Et si c'était le succès surprise de cet été ?
On l'espère : car on avait pas été autant ému par un film français depuis un bail. En relatant la paternité "empêchée" d'un homme, éduquant aux côtés de sa compagne un enfant (Jim) dont le père est parti, avant que le retour inattendu de ce dernier ne bouscule tout au sein du foyer, Le roman de Jim touche une corde sensible tout en évitant mille et uns écueils désastreux.
Lesquels ?
Et bien, vu le pitch, on pouvait s'attendre à un "Mon fils ma bataille" de mauvais aloi, une sorte d'énième quête d'un père contre qui tous se liguent façon Kramer vs Kramer... Il n'en est absolument rien.

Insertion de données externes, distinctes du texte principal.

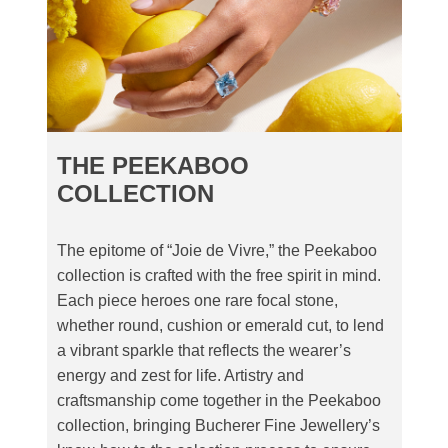
THE PEEKABOO
COLLECTION
The epitome of “Joie de Vivre,” the Peekaboo
collection is crafted with the free spirit in mind.
Each piece heroes one rare focal stone,
whether round, cushion or emerald cut, to lend
a vibrant sparkle that reflects the wearer’s
energy and zest for life. Artistry and
craftsmanship come together in the Peekaboo
collection, bringing Bucherer Fine Jewellery’s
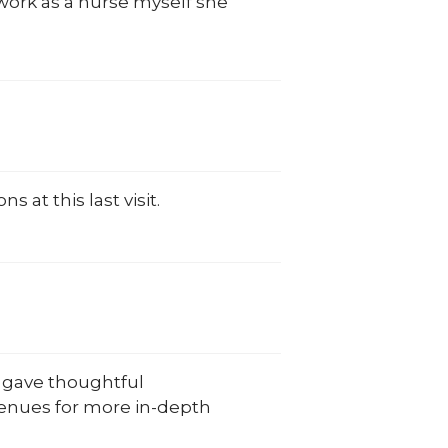
work as a nurse myself she
at this last visit.
e gave thoughtful
venues for more in-depth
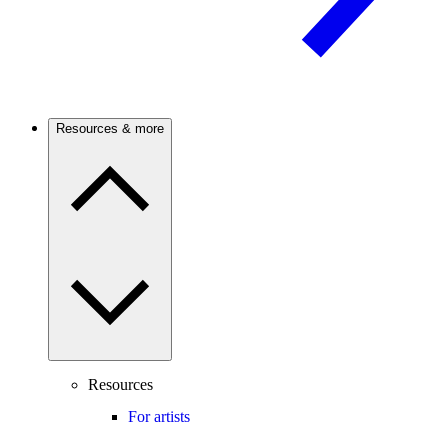
Resources & more
Resources
For artists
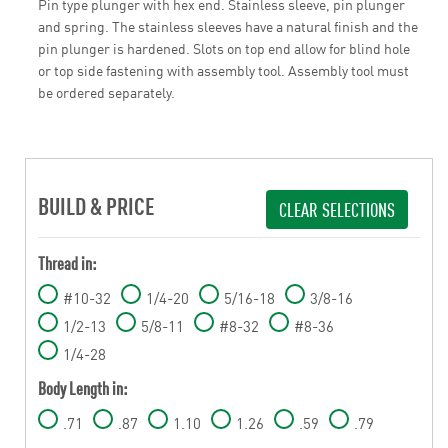
Pin type plunger with hex end. Stainless sleeve, pin plunger
and spring. The stainless sleeves have a natural finish and the
pin plunger is hardened. Slots on top end allow for blind hole
or top side fastening with assembly tool. Assembly tool must
be ordered separately.
BUILD & PRICE
CLEAR SELECTIONS
Thread in:
#10-32
1/4-20
5/16-18
3/8-16
1/2-13
5/8-11
#8-32
#8-36
1/4-28
Body Length in:
.71
.87
1.10
1.26
.59
.79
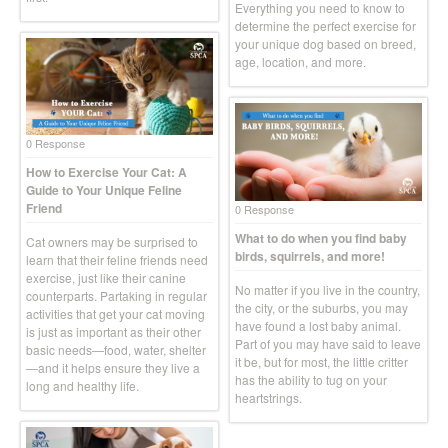
Everything you need to know to
determine the perfect exercise for
your unique dog based on breed,
age, location, and more.
0 Response
How to Exercise Your Cat: A
Guide to Your Unique Feline
Friend
0 Response
What to do when you find baby
Cat owners may be surprised to
birds, squirrels, and more!
learn that their feline friends need
exercise, just like their canine
No matter if you live in the country,
counterparts. Partaking in regular
the city, or the suburbs, you may
activities that get your cat moving
have found a lost baby animal.
is just as important as their other
Part of you may have said to leave
basic needs—food, water, shelter
it be, but for most, the little critter
—and it helps ensure they live a
has the ability to tug on your
long and healthy life.
heartstrings.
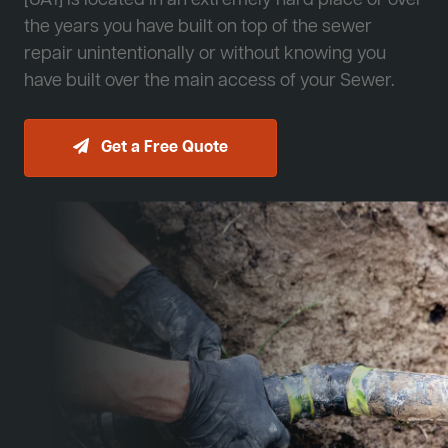
[JA1] is located in an extremely hard place or over
the years you have built on top of the sewer
repair unintentionally or without knowing you
have built over the main access of your Sewer.
Get a Free Quote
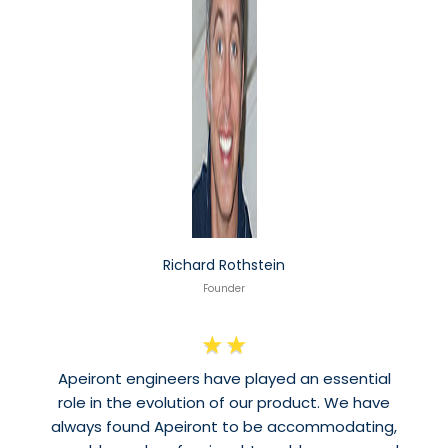
Richard Rothstein
Founder
★
★
Apeiront engineers have played an essential
role in the evolution of our product. We have
always found Apeiront to be accommodating,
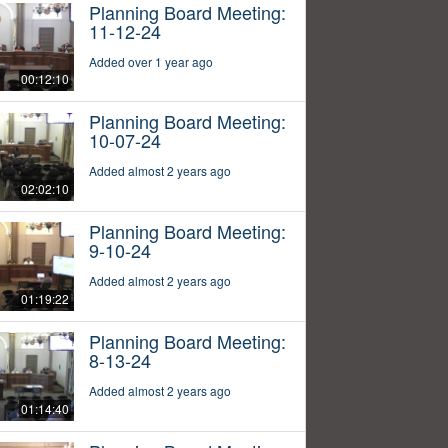
Planning Board Meeting:
11-12-24
Added over 1 year ago
00:12:10
Planning Board Meeting:
10-07-24
Added almost 2 years ago
02:02:10
Planning Board Meeting:
9-10-24
Added almost 2 years ago
01:19:22
Planning Board Meeting:
8-13-24
Added almost 2 years ago
01:14:40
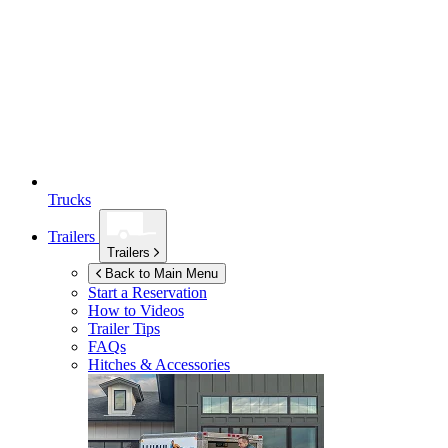
Trucks
Trailers
Trailers
Back to Main Menu
Start a Reservation
How to Videos
Trailer Tips
FAQs
Hitches & Accessories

A l'écoute de son protagoniste - éblouissant Karim Leklou - mais aussi de tous ceux qui l'entourent, ce mélodrame des frères Larrieu (auteurs d'une oeuvre ovniesque, atypique et insaisissable) donne le la à une vision saine, tendre et empathique de la parentalité.
Et à travers elle, d'une humanité qui écrit chaque jour son nouveau chapitre. Et ce chapitre peut carrément s'envisager comme l'un des grands enjeux des luttes féministes ! On explique.
Si Le Roman de Jim nous touche en plein coeur, c'est par sa justesse.
Notre protagoniste élève un garçon qui très tôt l'appelle "papa" puis se retrouve au bout de près d'une décennie exclu du cercle qu'il a lui-même contribué à bâtir. Sans forcer l'émotion ni l'animosité envers la figure maternelle, les frères Larrieu esquissent les passifs et raisons qui animent chaque personnage, quand bien même l'attachement le plus fort revient à ce père qui doit se contenter... D'être parrain.
Surtout, à travers le regard toujours à vif de Karim Leklou, Le roman de Jim privilégie la sensibilité comme principale musique de son récit. Homme doux, toujours à l'écoute, fuyant le conflit sans pour autant l'ignorer, ce personnage de père, puisqu'il ne l'est pas officiellement, remet en question la notion traditionnelle de parentalité et lui accorde une définition plus contemporaine, fluide, remodelée.
Père, pas aux yeux de la société, certes, mais pour le public, et pour Jim, il l'est totalement. Au gré de sa trajectoire il va rencontrer des hommes, et des femmes, compagnes, amis, famille, exs, qui pourraient tout aussi bien aborder ce rôle parental... Ou qui à l'inverse échouent à l'assumer. C'est un discours plein de lucidité et de bouleversements subtils, en sourdine, que le Roman de Jim délivre sur ce sujet primordial.
Primordial, et intensément féministe : car il est question d'éducation des garçons, de nouvelles générations, du couple également, de l'importance de développer des relations saines et sans haine... Il est question d'une masculinité qui ne sombre jamais dans la toxicité, ne se construit pas sur une virilité archétypale, mais sur la communication, la transmission, l'osmose avec ses affects et notamment, l'expression de sa tristesse.
C'est fort, c'est beau, c'est poignant : et c'est à découvrir en salles.